If you press “M” it shows you memory metric and “N” for network etc. As Always ‘H’ is for help.
We will focus on a few CPU statistics:
The output will show you all the VMs and the following metrics corresponding to them.
Some Important ones discussed below:
%USED, %RDY, %CSTP , %MLMTD and %SWPWT
Note:
To convert CPU ready % value to ms(milliseconds)
CPU ready % = ((CPU summation ready value in ms / number of vCPUs) / (<chart update interval in seconds> * 1000)) * 100
%USED - Tells you much time the VM spent executing CPU cycles on the host physical CPU.
%RDY - Tells you how much time the VM wanted to execute CPU cycles on the host physical CPU but did not get access.
This either tells you that the physical CPU is busy/over-committed or the some VM CPU is too big to allow enough CPU threads for other VMs to execute on.
%CSTP - Combined with the information from %RDY, %CSTP tells you how much time a virtual machine is waiting for a virtual machine with multiple vCPU to catch up. In this case, we should lower the no of vCPU on the VM.
%MLMTD - tell you how much time the vCPU was ready but was deliberately wasn’t scheduled CPU cycles due to violation of CPU limit set in vSphere. Should not be more than 0.
%SWPWT - If this value is larger than 5%, this tells you that the VM is waiting on swapped pages to be read from disk. This means the Physical memory over commitment and memory reclaim techniques are being employed.
ON AHV:
You can use top which is similar to esxtop.
Note:
Prism CPU statistics will show higher utilization than top because Prism accounts for hyperthreading improvements while top considers hyperthreaded core as a fully available core.

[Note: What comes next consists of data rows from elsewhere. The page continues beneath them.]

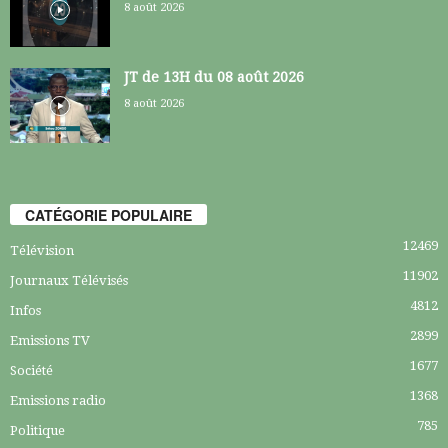
8 août 2026
JT de 13H du 08 août 2026
8 août 2026
CATÉGORIE POPULAIRE
12469
Télévision
11902
Journaux Télévisés
4812
Infos
2899
Emissions TV
1677
Société
1368
Emissions radio
785
Politique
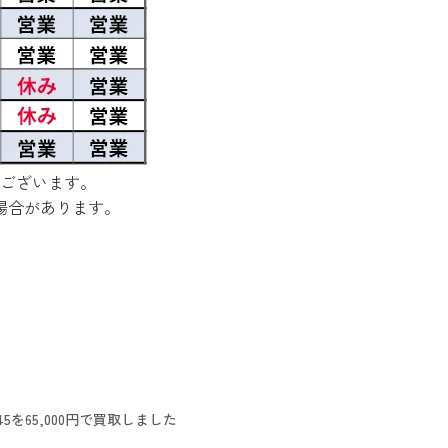
ございます。
場合があります。
を65,000円で買取しました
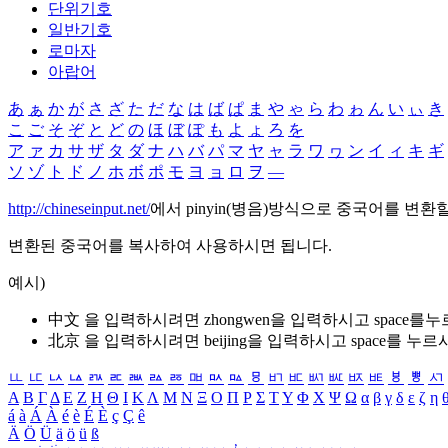
단위기호
일반기호
로마자
아랍어
あ
ぁ
か
が
さ
ざ
た
だ
な
は
ば
ぱ
ま
や
ゃ
ら
わ
ゎ
ん
い
ぃ
き
こ
ご
そ
ぞ
と
ど
の
ほ
ぼ
ぽ
も
よ
ょ
ろ
を
ア
ァ
カ
サ
ザ
タ
ダ
ナ
ハ
バ
パ
マ
ヤ
ャ
ラ
ワ
ヮ
ン
イ
ィ
キ
ギ
ソ
ゾ
ト
ド
ノ
ホ
ボ
ポ
モ
ヨ
ョ
ロ
ヲ
―
http://chineseinput.net/
에서 pinyin(병음)방식으로 중국어를 변환
변환된 중국어를 복사하여 사용하시면 됩니다.
예시)
中文 을 입력하시려면
zhongwen
을 입력하시고 space를
北京 을 입력하시려면
beijing
을 입력하시고 space를 누르
ㅥ
ㅦ
ㅧ
ㅨ
ㅩ
ㅪ
ㅫ
ㅬ
ㅭ
ㅮ
ㅯ
ㅰ
ㅱ
ㅲ
ㅳ
ㅴ
ㅵ
ㅶ
ㅷ
ㅸ
ㅹ
ㅺ
Α
Β
Γ
Δ
Ε
Ζ
Η
Θ
Ι
Κ
Λ
Μ
Ν
Ξ
Ο
Π
Ρ
Σ
Τ
Υ
Φ
Χ
Ψ
Ω
α
β
γ
δ
ε
ζ
η
á
à
Á
À
é
è
É
È
ç
Ç
ê
Ä
Ö
Ü
ä
ö
ü
ß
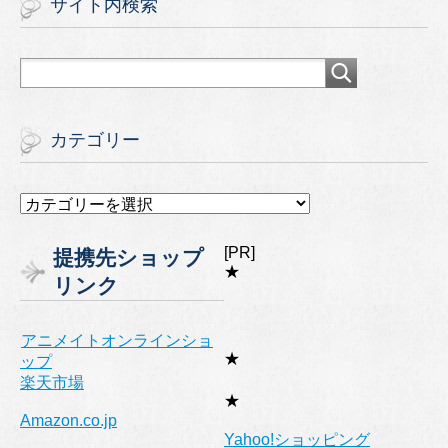
サイト内検索
カテゴリー
カ
テ
ゴ
[PR]
提携先ショップ
リ
★
リンク
ー
アニメイトオンラインショ
★
ップ
楽天市場
★
Amazon.co.jp
Yahoo!ショッピング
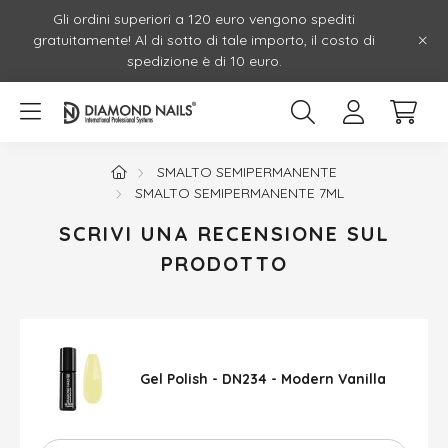
Gli ordini superiori a 120 euro vengono spediti
gratuitamente! Al di sotto di tale importo, il costo di
spedizione è di 10 euro.
SMALTO SEMIPERMANENTE
SMALTO SEMIPERMANENTE 7ML
SCRIVI UNA RECENSIONE SUL
PRODOTTO
Gel Polish - DN234 - Modern Vanilla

Following are the meanings of the %CPU statistic columns, from left to right:
us: user cpu time (or) % CPU time spent in user space.
sy: system cpu time (or) % CPU time spent in kernel space.
ni: user nice cpu time (or) % CPU time spent on low priority processes.
id: idle cpu time (or) % CPU time spent idle.
wa: io wait cpu time (or) % CPU time spent in wait (on disk).
hi: hardware irq (or) % CPU time spent servicing/handling hardware interrupts.
si: software irq (or) % CPU time spent servicing/handling software interrupts.
st: steal time - - % CPU time in involuntary wait by vCPU while hypervisor is servicing another processor (or) % CPU time stolen from a virtual machine.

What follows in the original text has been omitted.